Set down exactly the lines below between the line holding "Warranty Coverage" and the line holding "concurrent mode and", inclusive; no other line belongs in the answer.

(Dataset entries)
- Opening Delimiter -
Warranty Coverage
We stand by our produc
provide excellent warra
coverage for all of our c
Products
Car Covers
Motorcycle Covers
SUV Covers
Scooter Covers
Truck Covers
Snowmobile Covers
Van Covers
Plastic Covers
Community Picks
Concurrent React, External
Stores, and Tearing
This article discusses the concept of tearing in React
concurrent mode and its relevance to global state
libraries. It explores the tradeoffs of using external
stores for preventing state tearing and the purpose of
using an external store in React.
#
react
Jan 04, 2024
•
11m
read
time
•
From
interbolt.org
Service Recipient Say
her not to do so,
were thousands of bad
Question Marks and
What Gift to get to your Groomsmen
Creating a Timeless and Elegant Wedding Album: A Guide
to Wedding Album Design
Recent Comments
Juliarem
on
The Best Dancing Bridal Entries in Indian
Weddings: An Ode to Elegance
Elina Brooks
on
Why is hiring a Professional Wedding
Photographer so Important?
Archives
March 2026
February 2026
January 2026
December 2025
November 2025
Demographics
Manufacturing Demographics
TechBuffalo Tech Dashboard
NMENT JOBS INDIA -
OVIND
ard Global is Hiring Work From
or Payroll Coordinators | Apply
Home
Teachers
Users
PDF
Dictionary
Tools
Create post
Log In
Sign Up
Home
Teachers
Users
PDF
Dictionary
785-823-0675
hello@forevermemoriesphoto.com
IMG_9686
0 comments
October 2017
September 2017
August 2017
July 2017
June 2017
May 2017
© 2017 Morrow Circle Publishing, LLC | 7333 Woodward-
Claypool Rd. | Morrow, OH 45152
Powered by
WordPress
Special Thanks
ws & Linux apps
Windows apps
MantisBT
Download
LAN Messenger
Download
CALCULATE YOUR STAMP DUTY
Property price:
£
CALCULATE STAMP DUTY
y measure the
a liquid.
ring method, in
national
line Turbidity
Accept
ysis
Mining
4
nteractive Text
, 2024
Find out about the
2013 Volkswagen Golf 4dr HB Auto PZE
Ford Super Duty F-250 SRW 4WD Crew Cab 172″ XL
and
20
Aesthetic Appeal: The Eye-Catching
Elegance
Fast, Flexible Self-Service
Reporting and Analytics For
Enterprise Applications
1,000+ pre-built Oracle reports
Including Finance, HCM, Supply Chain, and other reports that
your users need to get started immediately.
- Closing Delimiter -
- Opening Delimiter -
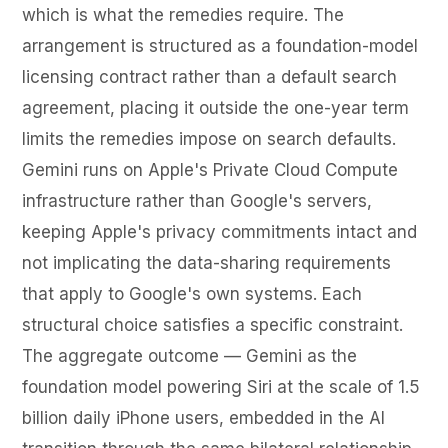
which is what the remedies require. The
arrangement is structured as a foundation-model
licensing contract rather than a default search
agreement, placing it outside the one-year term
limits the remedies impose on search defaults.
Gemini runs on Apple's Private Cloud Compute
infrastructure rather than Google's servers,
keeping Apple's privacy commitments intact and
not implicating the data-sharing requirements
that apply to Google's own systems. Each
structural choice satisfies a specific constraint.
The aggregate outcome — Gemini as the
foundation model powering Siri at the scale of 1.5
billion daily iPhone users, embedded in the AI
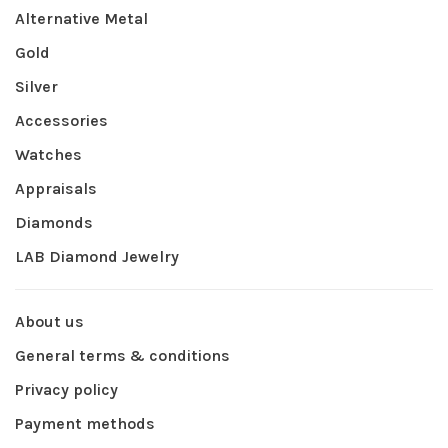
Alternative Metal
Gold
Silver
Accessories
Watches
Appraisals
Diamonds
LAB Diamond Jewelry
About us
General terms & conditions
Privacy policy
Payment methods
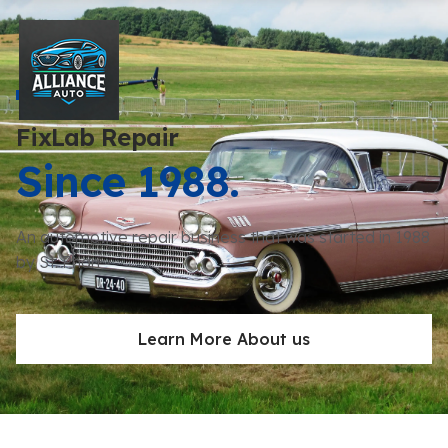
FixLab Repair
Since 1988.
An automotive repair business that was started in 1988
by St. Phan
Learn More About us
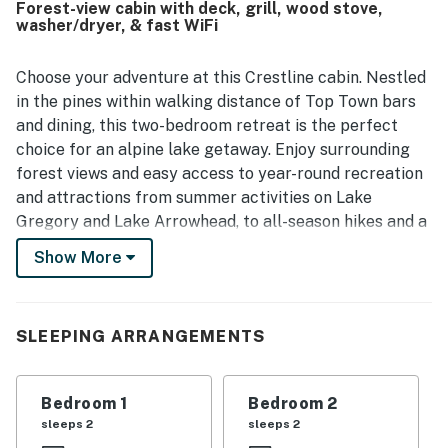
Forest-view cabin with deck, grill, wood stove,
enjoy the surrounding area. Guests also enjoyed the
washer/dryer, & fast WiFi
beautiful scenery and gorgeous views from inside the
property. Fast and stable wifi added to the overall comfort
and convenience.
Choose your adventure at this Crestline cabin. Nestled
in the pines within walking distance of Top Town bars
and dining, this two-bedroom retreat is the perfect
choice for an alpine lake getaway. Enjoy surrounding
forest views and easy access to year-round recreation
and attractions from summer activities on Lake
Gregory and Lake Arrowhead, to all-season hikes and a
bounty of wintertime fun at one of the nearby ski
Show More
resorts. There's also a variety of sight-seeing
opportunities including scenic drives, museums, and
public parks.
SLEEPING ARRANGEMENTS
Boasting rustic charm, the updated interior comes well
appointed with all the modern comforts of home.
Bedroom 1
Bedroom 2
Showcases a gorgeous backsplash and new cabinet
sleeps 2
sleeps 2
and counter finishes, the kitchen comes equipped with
- Closing Delimiter -
RESULT OF THIS TASK
Warranty Coverage
We stand by our produc
provide excellent warra
coverage for all of our c
Products
Car Covers
Motorcycle Covers
SUV Covers
Scooter Covers
Truck Covers
Snowmobile Covers
Van Covers
Plastic Covers
Community Picks
Concurrent React, External
Stores, and Tearing
This article discusses the concept of tearing in React
concurrent mode and its relevance to global state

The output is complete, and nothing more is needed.